The holding committee will actually hold onto the secret shares of the secret. (More about them later.)
[Source: Can a Public Blockchain Keep a Secret?]
The nominating committee has one job: to create the holding committee. Each member of the nominating committee selects one member of the holding committee.
Honest servers should nominate another server at random. (But malicious servers would presumably nominate their colluding friends.)
The nominator must tell all members of the old holding committee $C_i$ how to communicate with the server $S_j$ that they have nominated to join the new holding committee $C_{i+1}$... but without outing the identity of the new holding committee member $S_j$ since they haven't spoken yet.
To do this, we use a public-key infrastructure and public key encryption.
We haven't spoken much about public key encryption in this class. For us, it suffices to think about it as a digital version of a lockbox, such that anyone can lock data inside the box but only the secret-key holder can open the box.
Image source: idea-instructions.com
In full detail, the nominator does the following:
Afterward, all $n$ servers in the network read the blockchain.
As a result, everyone knows how to communicate to the newly-nominated member of the holding committee: just encrypt data using this one-time key $pk'$.
At this point, the outgoing holding committee sends their share-refreshing messages to the new committee members. This uses up their one chance to speak.
Additionally, everyone tries to decrypt the encrypted blob. But only one server, namely $S_j$, will be able to do so. So only that member learns $sk'$ and therefore all of the messages sent to it.
And the holding committee member has done this without speaking! So they have conserved their right to speak once until the future time that they have to send their shares to the next holding committee.
In this way, you can store secret data on a public blockchain! Let's review what we have accomplished today.
You can protect data for a long period of time in a decentralized fashion.
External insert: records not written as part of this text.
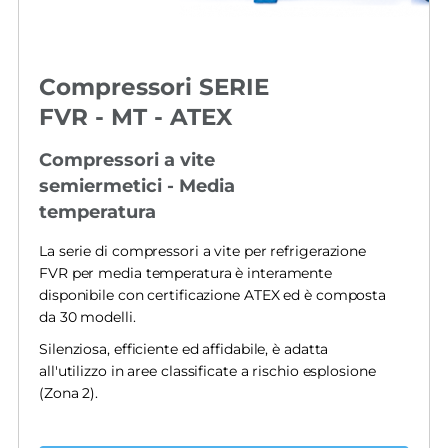
Compressori SERIE
FVR - MT - ATEX
Compressori a vite
semiermetici - Media
temperatura
La serie di compressori a vite per refrigerazione
FVR per media temperatura è interamente
disponibile con certificazione ATEX ed è composta
da 30 modelli.
Silenziosa, efficiente ed affidabile, è adatta
all'utilizzo in aree classificate a rischio esplosione
(Zona 2).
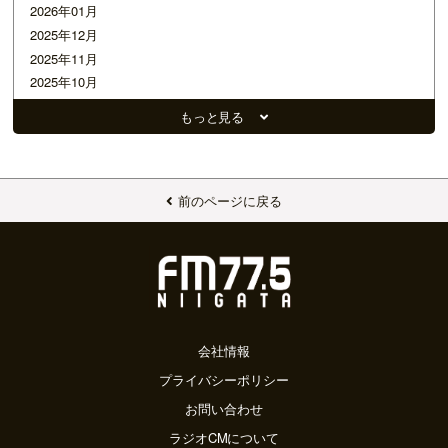
2026年01月
2025年12月
2025年11月
2025年10月
2025年09月
もっと見る
2025年08月
2025年07月
2025年06月
2025年05月
前のページに戻る
2025年04月
2025年03月
2025年02月
2025年01月
2024年12月
2024年11月
会社情報
2024年10月
プライバシーポリシー
2024年09月
お問い合わせ
2024年08月
ラジオCMについて
2024年07月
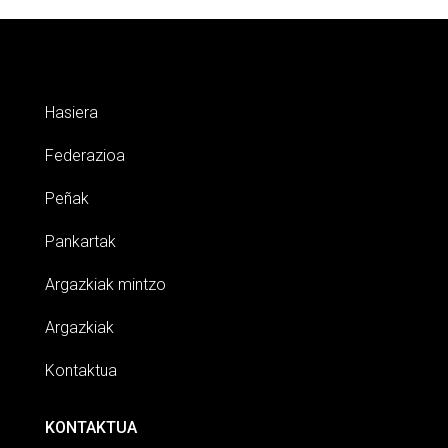
Hasiera
Federazioa
Peñak
Pankartak
Argazkiak mintzo
Argazkiak
Kontaktua
KONTAKTUA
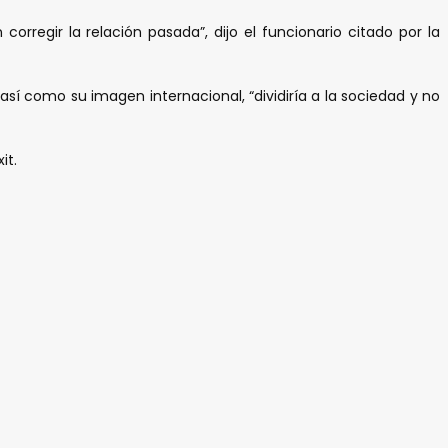
rregir la relación pasada”, dijo el funcionario citado por la
sí como su imagen internacional, “dividiría a la sociedad y no
it.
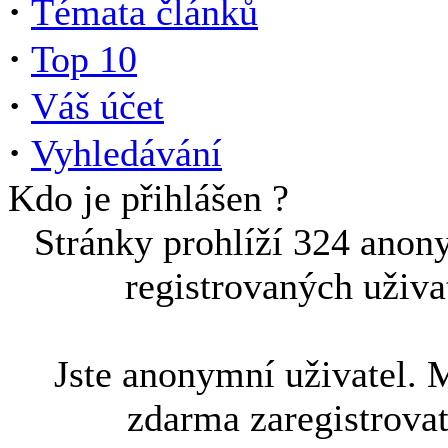
·
Témata článků
·
Top 10
·
Váš účet
·
Vyhledávání
Kdo je přihlášen ?
Stránky prohlíží 324 anon
registrovaných uživa
Jste anonymní uživatel. 
zdarma zaregistrova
Secret shares of your data bounce around the network, with different servers holding shares of your data at different points in time.
Each server only outs themselves as a share-holder at the precise moment that they send the share on to the next committee, by which point they've already deleted their share.
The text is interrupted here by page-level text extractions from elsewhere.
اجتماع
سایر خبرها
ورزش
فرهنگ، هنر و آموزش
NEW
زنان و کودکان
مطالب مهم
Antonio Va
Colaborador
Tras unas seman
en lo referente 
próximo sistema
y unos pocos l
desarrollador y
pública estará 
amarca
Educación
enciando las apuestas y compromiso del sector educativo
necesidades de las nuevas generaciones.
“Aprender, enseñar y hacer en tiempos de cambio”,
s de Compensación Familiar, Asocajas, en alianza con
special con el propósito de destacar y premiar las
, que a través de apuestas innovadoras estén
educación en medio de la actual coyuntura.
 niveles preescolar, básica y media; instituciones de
[Source: Can a Public Blockchain Keep a Secret?]
When you want to reconstruct the data, you'll need an honest majority so that you can distinguish the good shares from the bad ones.
But remember that the adversary has two ways to get onto the holding committee: either it gets onto the nominating committee (and then nominates itself for the holding committee) or it gets randomly selected by an honest nominator into the holding committee.
This is why we need $f < n/4$ malicious servers, because they each have two chances to get onto the holding committee and we need an honest majority. (Note: you can actually achieve a better bound, but I won't show the details today.)
Finally, we can go beyond storing secrets and actually compute over secrets using MPC.
Suppose that two or more people distribute their data in this way. If their data get sent to the same holding committee, then the committee can add their shares together to produce a share of the sum.
Multiplication is more complicated because it requires network communication. Since each holding committee member can only speak once, it can only contribute toward one multiplication. Nevertheless, over enough time epochs, you can calculate arbitrarily-complicated functions over secret data on the blockchain!
This topic is still an active ara of cutting-edge research. It goes by two (correlated but slightly different) names: YOSO MPC and Fluid MPC.